Lab-grown body parts : Vagina Implants Cure Rare Disorder

For the first time, researchers have successfully implanted laboratory-grown vaginas in human patients—potentially helping women avoid drawbacks from other regenerative procedures, scientists announced in a paper published today.

A research team at Wake Forest Baptist Medical Center’s Institute for Regenerative Medicine, led by Dr. Anthony Atala, said in Lancet that four recipients of lab-grown reproductive organs underwent surgery between June 2005 and October 2008—and that the organs are functioning normally after eight years. The new organs are created by culturing these women’s own cells into tissues and eventually reshaping the tissues into a vagina-like structure.

All four of the women in the study were born with Mayer-Rokitansky-Küster-Hauser (MRKH) syndrome, a rare genetic condition in which the vagina and uterus are underdeveloped or absent.

Conventional treatment generally involves the use of grafts made from intestinal tissue or from skin, but both tissues have drawbacks, says Dr Atala, a paediatric urologic surgeon at Wake Forest.

Intestinal tissue produces an excess of mucus, which can cause problems with odour. Conventional skin, meanwhile, can collapse.

Dr Atala said women with this condition usually seek treatment as teenagers.

“They can’t menstruate, especially when they have a severe defect where they don’t have an opening,” he said.

This can cause abdominal pain as menstrual blood collects in the abdomen. “It has nowhere else to go,” he said.

Girls in the study were aged 13 and 18 at the time of the surgeries, which were performed between June 2005 and October 2008.

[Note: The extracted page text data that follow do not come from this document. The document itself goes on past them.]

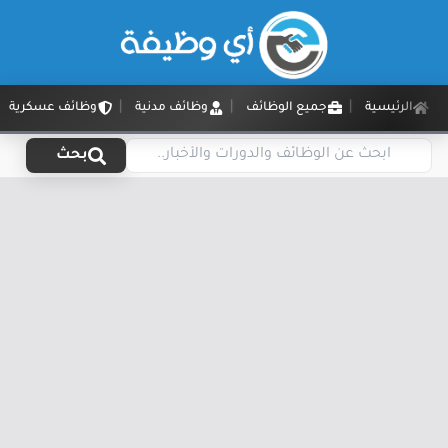
الرئيسية
جميع الوظائف
وظائف مدنية
وظائف عسكرية
بحث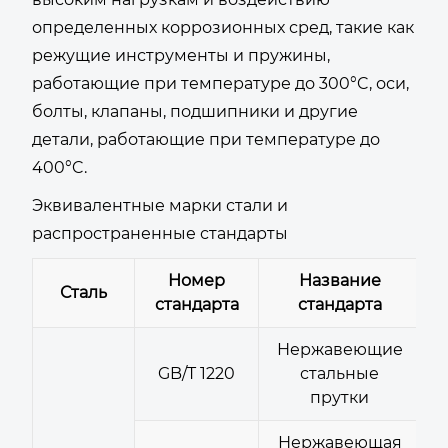
определенных коррозионных сред, такие как
режущие инструменты и пружины,
работающие при температуре до 300°C, оси,
болты, клапаны, подшипники и другие
детали, работающие при температуре до
400°C.
Эквивалентные марки стали и
распространенные стандарты
Номер
Название
Сталь
стандарта
стандарта
Нержавеющие
GB/T 1220
стальные
прутки
Нержавеющая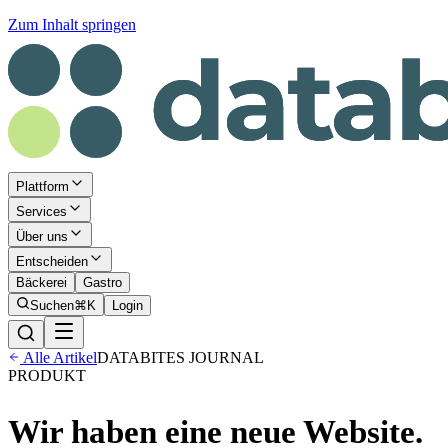
Zum Inhalt springen
Plattform
Services
Über uns
Entscheiden
Bäckerei
Gastro
Suchen
⌘K
Login
Alle Artikel
DATABITES JOURNAL
PRODUKT
Wir haben eine neue Website.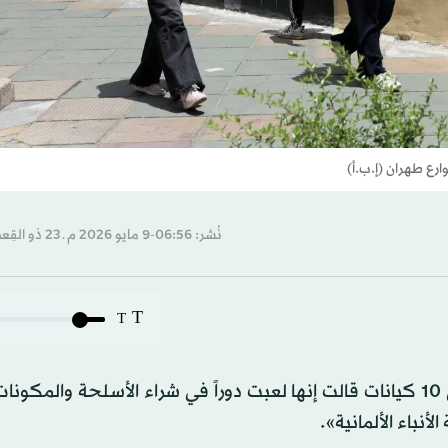
ارع طهران (إ.ب.أ)
نُشر: 06:56-9 مايو 2026 م ـ 23 ذو القِعدة 1447 هـ
T
T
أعلنت وزارة الخزانة الأميركية، الجمعة، فرض عقوبات على 10 كيانات قالت إنها لعبت دوراً في شراء الأسلحة وا
أنباء الألمانية».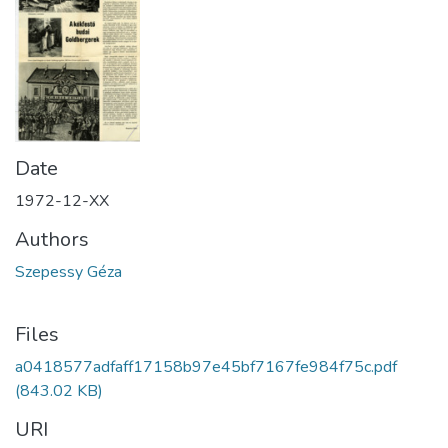
Date
1972-12-XX
Authors
Szepessy Géza
Files
a0418577adfaff17158b97e45bf7167fe984f75c.pdf
(843.02 KB)
URI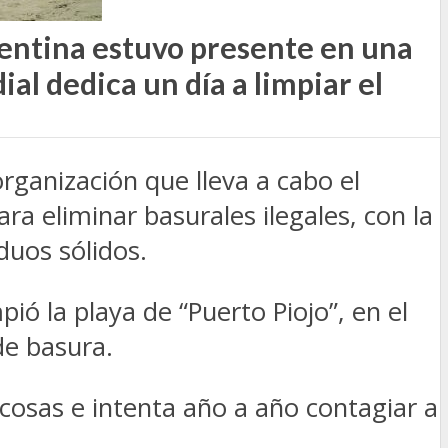
gentina estuvo presente en una
al dedica un día a limpiar el
rganización que lleva a cabo el
ra eliminar basurales ilegales, con la
duos sólidos.
pió la playa de “Puerto Piojo”, en el
de basura.
osas e intenta año a año contagiar a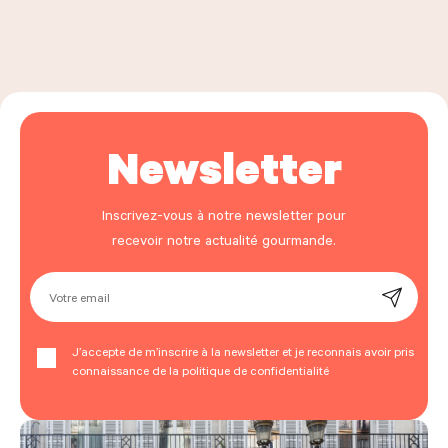
Newsletter
Inscrivez-vous à notre newsletter pour
recevoir notre actualité gourmande.
Votre email
J’accepte de m’inscrire à la newsletter et je reconnais avoir pris
connaissance de la politique de confidentialité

The researchers started off by collecting a small amount of cells from genital tissue and grew two types of cells in the lab: muscle cells and epithelial cells, a type of cell that lines body cavities.

About four weeks later, the team started applying layers of the cells onto a scaffold made of collagen, a material that can be absorbed by the body.

They then shaped the organ to fit each patient’s anatomy, and placed it in an incubator.

A week later, the team created a cavity in the body and surgically attached the vaginal implants to existing reproductive organs.

Once implanted, nerves and blood vessels formed to feed the new organ, and new cells eventually replaced the scaffolding as it was absorbed by the body.

“By the six-month time point, you couldn’t tell the difference between engineered organ and the normal organ,” Dr Atala said.

The team continued to monitor the young women, taking tissue biopsies, MRI scans and internal exams, for up to eight years from the initial implants.

All of these tests showed the engineered vaginas “were similar in make up and function to native tissue”, said Atlantida-Raya Rivera, director of the HIMFG Tissue Engineering Laboratory at the Metropolitan Autonomous University in Mexico City, where the surgeries were performed.

Professor Martin Birchall of UCL Ear Institute in London, who wrote a commentary in the same journal, said the findings address some important questions about tissue-engineering, including whether tissue will grow as patients grow and whether an organ as large as the vagina can develop blood vessels when implanted in the body.